RocksDB Backup and Restore
This document explains how to perform backup and restore in RocksDB, including snapshot-based and file-based (checkpoint) approaches, their use cases, and examples for syncing replicas.
1. Overview of Backup Methods
RocksDB provides two primary backup methods:
-
Snapshot-based Backup
- Uses RocksDB's internal SST snapshots.
- Captures a consistent point-in-time view of the database.
- Typically implemented by traversing column families and exporting SSTs.
- Useful for replication, incremental backup, and fast restores.
-
File-based Backup (Checkpoint)
- Uses RocksDB checkpoint API to create a copy of the database files.
- Produces a consistent directory snapshot of the entire database.
- Easier to use than manual SST export, but typically larger and less flexible for selective restore.
2. File-based Backup Using Checkpoints
RocksDB provides rocksdb::Checkpoint for creating backups at the file level.
2.1 Creating a Checkpoint
#include <rocksdb/checkpoint.h>
rocksdb::Checkpoint* checkpoint;
rocksdb::Status s = rocksdb::Checkpoint::Create(db, &checkpoint);
if (!s.ok()) {
// handle error
}
s = checkpoint->CreateCheckpoint("/path/to/backup_dir");
if (!s.ok()) {
// handle error
}
delete checkpoint;
-
Produces a directory containing all database files, including:
-
MANIFEST -
LOGfiles -
All SST files for all column families
-
Ensures point-in-time consistency.
2.2 Restoring from Checkpoint
- Copy the checkpoint directory to a new location.
- Open a new RocksDB instance using the checkpoint path:
rocksdb::DB* new_db;
rocksdb::Options options;
s = rocksdb::DB::Open(options, "/path/to/backup_dir", &new_db);
- All CFs and data are restored exactly as they were at checkpoint creation.
3. Backup vs.
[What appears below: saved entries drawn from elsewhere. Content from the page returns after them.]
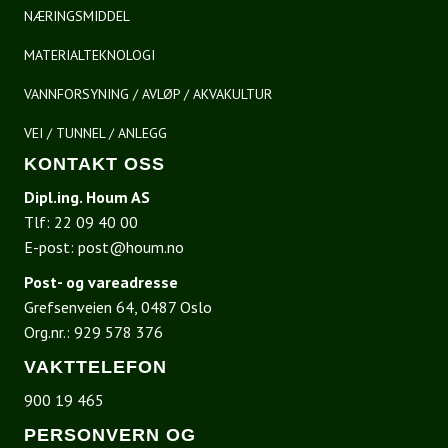
NÆRINGSMIDDEL
MATERIALTEKNOLOGI
VANNFORSYNING / AVLØP / AKVAKULTUR
VEI / TUNNEL / ANLEGG
KONTAKT OSS
Dipl.ing. Houm AS
Tlf:
22 09 40 00
E-post:
post@houm.no
Post- og vareadresse
Grefsenveien 64, 0487 Oslo
Org.nr.: 929 578 376
VAKTTELEFON
900 19 465
PERSONVERN OG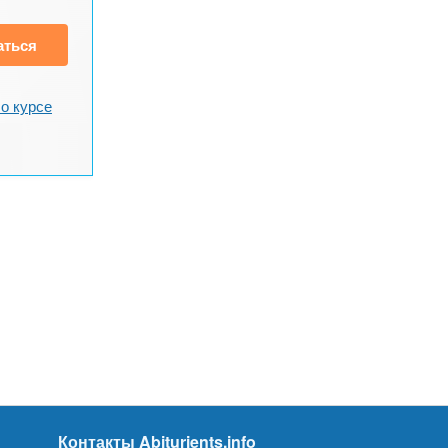
аться
о курсе
Контакты Abiturients.info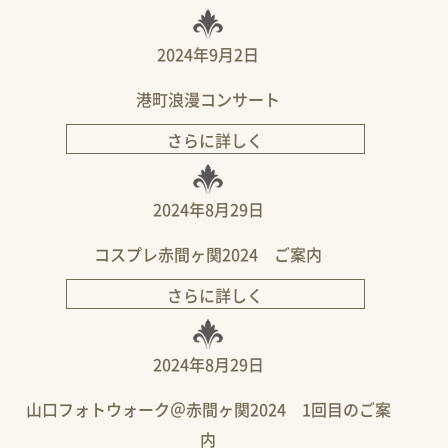
2024年9月2日
港町浪漫コンサート
さらに詳しく
2024年8月29日
コスプレ赤間ヶ関2024 ご案内
さらに詳しく
2024年8月29日
山口フォトウォーク＠赤間ヶ関2024 1回目のご案
内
Restore with Snapshots
3.1 Creating Backup via Snapshots
- As shown previously, snapshot backup involves exporting SSTs per column family.
- Useful for incremental backup and replication.
- Can selectively backup specific CFs.
3.2 Restoring Backup via Snapshots
for (const auto &cf_name : snapshot_order) {
auto cf_handle = db->GetColumnFamilyHandle(cf_name);
db->IngestExternalFile(cf_handle, sst_files_for_cf[cf_name], ingest_options);
}
- Must respect original SST ingestion order.
- Can merge multiple SST backups into an existing DB.
4. Catching Up a Replica Using Snapshots
For replication or secondary nodes catching up:
- Take a snapshot of the primary node (or upstream DB).
- Transfer the SSTs to the replica node.
- Ingest SSTs in the same column family order.
- Resume normal replication using WALs or transaction logs.
// Example: applying snapshot to a follower
for (const auto &cf_name : snapshot_order) {
auto cf_handle = follower_db->GetColumnFamilyHandle(cf_name);
follower_db->IngestExternalFile(cf_handle, sst_files_for_cf[cf_name], ingest_options);
}
- Ensures the replica has exactly the same state as the snapshot point.
- Useful for fast bootstrap or catching up lagging replicas.
5. Comparison of Backup Methods
| Feature | Snapshot Backup | File-based Checkpoint |
|---|---|---|
| Granularity | Column-family level, can be selective | Whole DB only |
| Size | Smaller if incremental | Typically larger |
| Restore flexibility | Can merge into existing DB | Must restore whole DB |
| Consistency | Point-in-time per SST | Atomic point-in-time for entire DB |
| Use cases | Replication, incremental backup, selective restore | Full backup, disaster recovery, migration |
| Complexity | Higher, requires tracking SSTs and CF order | Lower, just copy directory |
6. Best Practices
- Use snapshots for:
- Replication
- Incremental backup
- Selective CF restore
- Use checkpoints for:
- Full database backup
- Disaster recovery
- Moving or migrating the database
- Tracking backup metadata
-
For snapshots, maintain:
-
CF names
-
SST file list
-
Ingestion order
- Apply backups in order
- Critical for consistency, especially when restoring multiple CFs.
- Verify backup
- Always use iterators to check data integrity after restore.